REPO_ROOT = find_repo_root(Path.cwd())
PATHS = {
    "DATA_PROCESSED": REPO_ROOT / "data" / "processed",
    "REPORTS": REPO_ROOT / "reports",
}

def cell_start(cell_id: str, title: str, **kwargs) -> float:
    t = time.time()
    print(f"\n[{cell_id}] {title}")
    for k, v in kwargs.items():
        print(f"[{cell_id}] {k}={v}")
    return t

def cell_end(cell_id: str, t0: float, **kwargs) -> None:
    for k, v in kwargs.items():
        print(f"[{cell_id}] {k}={v}")
    print(f"[{cell_id}] elapsed={time.time()-t0:.2f}s")

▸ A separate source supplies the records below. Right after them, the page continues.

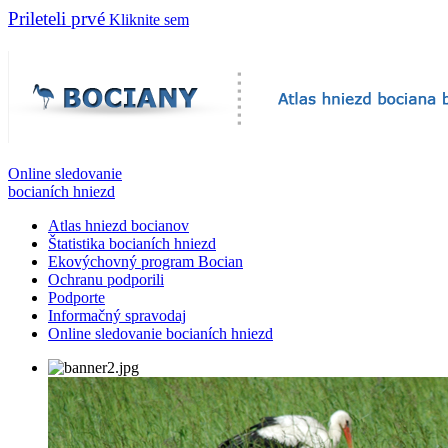
Prileteli prvé
Kliknite sem
Online sledovanie
bocianích hniezd
Atlas hniezd bocianov
Štatistika bocianích hniezd
Ekovýchovný program Bocian
Ochranu podporili
Podporte
Informačný spravodaj
Online sledovanie bocianích hniezd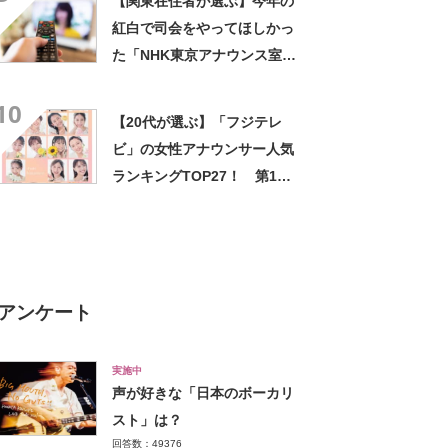
【関東在住者が選ぶ】今年の
紅白で司会をやってほしかっ
た「NHK東京アナウンス室の
女性アナウンサー」ランキン
10
グTOP32！ 第1位は「桑子
【20代が選ぶ】「フジテレ
真帆」【2023年最新調査結
ビ」の女性アナウンサー人気
果】
ランキングTOP27！ 第1位
は「竹俣紅」【2023年最新投
票結果】
アンケート
実施中
声が好きな「日本のボーカリ
スト」は？
回答数：49376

def write_json_atomic(path: Path, obj: Any, indent: int = 2) -> None:
    path.parent.mkdir(parents=True, exist_ok=True)
    tmp = path.with_suffix(path.suffix + f".tmp_{uuid.uuid4().hex}")
    with tmp.open("w", encoding="utf-8") as f:
        json.dump(obj, f, ensure_ascii=False, indent=indent)
    tmp.replace(path)

SEED = 20260112
np.random.seed(SEED)

print("[CELL 04-00] done")

[CELL 04-00] start=2026-01-12T22:20:45
[CELL 04-00] done


In [2]:
# [CELL 04-01] Load pairs

t0 = cell_start("CELL 04-01", "Load pairs")

INPUT_PATH = PATHS["DATA_PROCESSED"] / "mars" / "pairs" / "pairs_all.parquet"
df = pd.read_parquet(INPUT_PATH)

print(f"[CELL 04-01] Loaded: {INPUT_PATH}")
print(f"[CELL 04-01] Total pairs: {len(df):,}")
print(f"[CELL 04-01] Unique users: {df['user_id'].nunique():,}")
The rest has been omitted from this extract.